Source material section start

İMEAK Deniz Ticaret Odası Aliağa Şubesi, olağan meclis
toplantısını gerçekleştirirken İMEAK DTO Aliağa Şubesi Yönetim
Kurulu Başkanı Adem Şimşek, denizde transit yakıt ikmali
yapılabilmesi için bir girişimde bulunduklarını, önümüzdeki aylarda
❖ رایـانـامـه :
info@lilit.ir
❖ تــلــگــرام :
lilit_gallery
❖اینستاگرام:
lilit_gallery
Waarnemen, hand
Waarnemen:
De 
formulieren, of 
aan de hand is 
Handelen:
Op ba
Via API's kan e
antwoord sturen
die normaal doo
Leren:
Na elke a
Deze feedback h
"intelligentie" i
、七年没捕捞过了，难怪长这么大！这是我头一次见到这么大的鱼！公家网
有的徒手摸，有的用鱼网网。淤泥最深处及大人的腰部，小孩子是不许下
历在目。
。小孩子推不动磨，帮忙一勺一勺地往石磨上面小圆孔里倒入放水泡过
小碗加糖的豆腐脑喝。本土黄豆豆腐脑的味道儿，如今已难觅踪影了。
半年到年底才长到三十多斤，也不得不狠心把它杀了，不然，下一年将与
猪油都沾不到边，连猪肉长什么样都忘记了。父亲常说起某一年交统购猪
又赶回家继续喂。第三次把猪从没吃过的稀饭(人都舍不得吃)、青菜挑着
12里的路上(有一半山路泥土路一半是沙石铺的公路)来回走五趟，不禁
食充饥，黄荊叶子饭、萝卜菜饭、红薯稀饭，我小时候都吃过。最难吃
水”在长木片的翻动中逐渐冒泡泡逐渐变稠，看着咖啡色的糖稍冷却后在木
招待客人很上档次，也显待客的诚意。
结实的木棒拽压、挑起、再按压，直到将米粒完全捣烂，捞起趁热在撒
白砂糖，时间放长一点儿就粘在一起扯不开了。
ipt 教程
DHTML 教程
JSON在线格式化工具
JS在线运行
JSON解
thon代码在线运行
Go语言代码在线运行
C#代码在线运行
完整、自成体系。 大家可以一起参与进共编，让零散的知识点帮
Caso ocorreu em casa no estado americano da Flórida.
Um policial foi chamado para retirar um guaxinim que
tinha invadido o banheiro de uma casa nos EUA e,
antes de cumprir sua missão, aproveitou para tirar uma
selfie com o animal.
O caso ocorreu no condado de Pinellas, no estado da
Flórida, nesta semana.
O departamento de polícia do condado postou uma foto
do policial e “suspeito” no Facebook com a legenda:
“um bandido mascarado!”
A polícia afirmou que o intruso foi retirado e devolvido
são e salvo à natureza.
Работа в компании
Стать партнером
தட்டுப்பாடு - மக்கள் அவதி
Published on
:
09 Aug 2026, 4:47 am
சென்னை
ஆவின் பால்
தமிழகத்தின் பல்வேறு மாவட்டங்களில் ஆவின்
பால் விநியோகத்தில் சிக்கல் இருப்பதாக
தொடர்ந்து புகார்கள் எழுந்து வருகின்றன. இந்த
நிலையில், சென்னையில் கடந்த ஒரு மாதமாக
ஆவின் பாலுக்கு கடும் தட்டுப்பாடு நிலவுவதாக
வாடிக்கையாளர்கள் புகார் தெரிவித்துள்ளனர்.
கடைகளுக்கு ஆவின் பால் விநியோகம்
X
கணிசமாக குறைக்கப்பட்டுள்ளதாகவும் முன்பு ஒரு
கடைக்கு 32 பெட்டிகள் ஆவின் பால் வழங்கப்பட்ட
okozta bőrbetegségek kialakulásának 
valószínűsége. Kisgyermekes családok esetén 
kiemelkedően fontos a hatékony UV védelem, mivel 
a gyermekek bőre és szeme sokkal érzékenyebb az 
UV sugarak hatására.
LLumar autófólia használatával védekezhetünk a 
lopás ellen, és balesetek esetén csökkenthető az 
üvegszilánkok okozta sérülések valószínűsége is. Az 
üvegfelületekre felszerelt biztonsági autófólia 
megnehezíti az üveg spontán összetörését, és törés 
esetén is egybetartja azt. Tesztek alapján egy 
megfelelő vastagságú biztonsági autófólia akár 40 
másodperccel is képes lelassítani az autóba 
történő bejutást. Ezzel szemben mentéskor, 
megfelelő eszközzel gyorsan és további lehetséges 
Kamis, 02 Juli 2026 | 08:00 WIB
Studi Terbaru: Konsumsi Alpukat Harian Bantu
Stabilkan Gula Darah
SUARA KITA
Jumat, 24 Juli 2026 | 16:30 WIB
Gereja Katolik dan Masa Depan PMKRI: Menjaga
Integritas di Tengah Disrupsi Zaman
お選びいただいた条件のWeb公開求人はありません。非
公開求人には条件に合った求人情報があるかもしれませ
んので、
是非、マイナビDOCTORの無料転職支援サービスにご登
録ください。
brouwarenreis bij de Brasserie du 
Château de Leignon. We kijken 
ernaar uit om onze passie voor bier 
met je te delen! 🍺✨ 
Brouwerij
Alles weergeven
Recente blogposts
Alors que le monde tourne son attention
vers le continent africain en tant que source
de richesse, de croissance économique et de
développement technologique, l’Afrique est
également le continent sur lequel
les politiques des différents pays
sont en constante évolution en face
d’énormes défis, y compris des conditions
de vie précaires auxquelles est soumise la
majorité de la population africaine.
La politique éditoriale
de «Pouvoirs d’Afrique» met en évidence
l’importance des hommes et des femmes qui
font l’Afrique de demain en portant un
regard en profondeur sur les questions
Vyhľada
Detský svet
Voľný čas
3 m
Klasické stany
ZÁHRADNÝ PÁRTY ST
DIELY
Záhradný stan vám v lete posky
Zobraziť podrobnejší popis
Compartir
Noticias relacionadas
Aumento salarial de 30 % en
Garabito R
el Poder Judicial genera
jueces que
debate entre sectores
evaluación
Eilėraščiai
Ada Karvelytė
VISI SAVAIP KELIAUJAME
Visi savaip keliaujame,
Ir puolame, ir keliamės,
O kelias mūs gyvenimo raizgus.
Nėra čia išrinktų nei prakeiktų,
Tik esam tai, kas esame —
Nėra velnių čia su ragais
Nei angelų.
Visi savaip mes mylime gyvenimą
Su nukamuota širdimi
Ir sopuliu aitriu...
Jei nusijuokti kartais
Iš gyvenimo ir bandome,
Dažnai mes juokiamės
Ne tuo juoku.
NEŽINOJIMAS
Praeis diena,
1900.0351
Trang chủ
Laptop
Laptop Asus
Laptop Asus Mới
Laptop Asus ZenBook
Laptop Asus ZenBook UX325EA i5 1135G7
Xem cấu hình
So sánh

Source material section end

- [Problem description]:
The entries above are to be restated word for word.

- [Response]:
İMEAK Deniz Ticaret Odası Aliağa Şubesi, olağan meclis
toplantısını gerçekleştirirken İMEAK DTO Aliağa Şubesi Yönetim
Kurulu Başkanı Adem Şimşek, denizde transit yakıt ikmali
yapılabilmesi için bir girişimde bulunduklarını, önümüzdeki aylarda
❖ رایـانـامـه :
info@lilit.ir
❖ تــلــگــرام :
lilit_gallery
❖اینستاگرام:
lilit_gallery
Waarnemen, hand
Waarnemen:
De 
formulieren, of 
aan de hand is 
Handelen:
Op ba
Via API's kan e
antwoord sturen
die normaal doo
Leren:
Na elke a
Deze feedback h
"intelligentie" i
、七年没捕捞过了，难怪长这么大！这是我头一次见到这么大的鱼！公家网
有的徒手摸，有的用鱼网网。淤泥最深处及大人的腰部，小孩子是不许下
历在目。
。小孩子推不动磨，帮忙一勺一勺地往石磨上面小圆孔里倒入放水泡过
小碗加糖的豆腐脑喝。本土黄豆豆腐脑的味道儿，如今已难觅踪影了。
半年到年底才长到三十多斤，也不得不狠心把它杀了，不然，下一年将与
猪油都沾不到边，连猪肉长什么样都忘记了。父亲常说起某一年交统购猪
又赶回家继续喂。第三次把猪从没吃过的稀饭(人都舍不得吃)、青菜挑着
12里的路上(有一半山路泥土路一半是沙石铺的公路)来回走五趟，不禁
食充饥，黄荊叶子饭、萝卜菜饭、红薯稀饭，我小时候都吃过。最难吃
水”在长木片的翻动中逐渐冒泡泡逐渐变稠，看着咖啡色的糖稍冷却后在木
招待客人很上档次，也显待客的诚意。
结实的木棒拽压、挑起、再按压，直到将米粒完全捣烂，捞起趁热在撒
白砂糖，时间放长一点儿就粘在一起扯不开了。
ipt 教程
DHTML 教程
JSON在线格式化工具
JS在线运行
JSON解
thon代码在线运行
Go语言代码在线运行
C#代码在线运行
完整、自成体系。 大家可以一起参与进共编，让零散的知识点帮
Caso ocorreu em casa no estado americano da Flórida.
Um policial foi chamado para retirar um guaxinim que
tinha invadido o banheiro de uma casa nos EUA e,
antes de cumprir sua missão, aproveitou para tirar uma
selfie com o animal.
O caso ocorreu no condado de Pinellas, no estado da
Flórida, nesta semana.
O departamento de polícia do condado postou uma foto
do policial e “suspeito” no Facebook com a legenda:
“um bandido mascarado!”
A polícia afirmou que o intruso foi retirado e devolvido
são e salvo à natureza.
Работа в компании
Стать партнером
தட்டுப்பாடு - மக்கள் அவதி
Published on
:
09 Aug 2026, 4:47 am
சென்னை
ஆவின் பால்
தமிழகத்தின் பல்வேறு மாவட்டங்களில் ஆவின்
பால் விநியோகத்தில் சிக்கல் இருப்பதாக
தொடர்ந்து புகார்கள் எழுந்து வருகின்றன. இந்த
நிலையில், சென்னையில் கடந்த ஒரு மாதமாக
ஆவின் பாலுக்கு கடும் தட்டுப்பாடு நிலவுவதாக
வாடிக்கையாளர்கள் புகார் தெரிவித்துள்ளனர்.
கடைகளுக்கு ஆவின் பால் விநியோகம்
X
கணிசமாக குறைக்கப்பட்டுள்ளதாகவும் முன்பு ஒரு
கடைக்கு 32 பெட்டிகள் ஆவின் பால் வழங்கப்பட்ட
okozta bőrbetegségek kialakulásának 
valószínűsége. Kisgyermekes családok esetén 
kiemelkedően fontos a hatékony UV védelem, mivel 
a gyermekek bőre és szeme sokkal érzékenyebb az 
UV sugarak hatására.
LLumar autófólia használatával védekezhetünk a 
lopás ellen, és balesetek esetén csökkenthető az 
üvegszilánkok okozta sérülések valószínűsége is. Az 
üvegfelületekre felszerelt biztonsági autófólia 
megnehezíti az üveg spontán összetörését, és törés 
esetén is egybetartja azt. Tesztek alapján egy 
megfelelő vastagságú biztonsági autófólia akár 40 
másodperccel is képes lelassítani az autóba 
történő bejutást. Ezzel szemben mentéskor, 
megfelelő eszközzel gyorsan és további lehetséges 
Kamis, 02 Juli 2026 | 08:00 WIB
Studi Terbaru: Konsumsi Alpukat Harian Bantu
Stabilkan Gula Darah
SUARA KITA
Jumat, 24 Juli 2026 | 16:30 WIB
Gereja Katolik dan Masa Depan PMKRI: Menjaga
Integritas di Tengah Disrupsi Zaman
お選びいただいた条件のWeb公開求人はありません。非
公開求人には条件に合った求人情報があるかもしれませ
んので、
是非、マイナビDOCTORの無料転職支援サービスにご登
録ください。
brouwarenreis bij de Brasserie du 
Château de Leignon. We kijken 
ernaar uit om onze passie voor bier 
met je te delen! 🍺✨ 
Brouwerij
Alles weergeven
Recente blogposts
Alors que le monde tourne son attention
vers le continent africain en tant que source
de richesse, de croissance économique et de
développement technologique, l’Afrique est
également le continent sur lequel
les politiques des différents pays
sont en constante évolution en face
d’énormes défis, y compris des conditions
de vie précaires auxquelles est soumise la
majorité de la population africaine.
La politique éditoriale
de «Pouvoirs d’Afrique» met en évidence
l’importance des hommes et des femmes qui
font l’Afrique de demain en portant un
regard en profondeur sur les questions
Vyhľada
Detský svet
Voľný čas
3 m
Klasické stany
ZÁHRADNÝ PÁRTY ST
DIELY
Záhradný stan vám v lete posky
Zobraziť podrobnejší popis
Compartir
Noticias relacionadas
Aumento salarial de 30 % en
Garabito R
el Poder Judicial genera
jueces que
debate entre sectores
evaluación
Eilėraščiai
Ada Karvelytė
VISI SAVAIP KELIAUJAME
Visi savaip keliaujame,
Ir puolame, ir keliamės,
O kelias mūs gyvenimo raizgus.
Nėra čia išrinktų nei prakeiktų,
Tik esam tai, kas esame —
Nėra velnių čia su ragais
Nei angelų.
Visi savaip mes mylime gyvenimą
Su nukamuota širdimi
Ir sopuliu aitriu...
Jei nusijuokti kartais
Iš gyvenimo ir bandome,
Dažnai mes juokiamės
Ne tuo juoku.
NEŽINOJIMAS
Praeis diena,
1900.0351
Trang chủ
Laptop
Laptop Asus
Laptop Asus Mới
Laptop Asus ZenBook
Laptop Asus ZenBook UX325EA i5 1135G7
Xem cấu hình
So sánh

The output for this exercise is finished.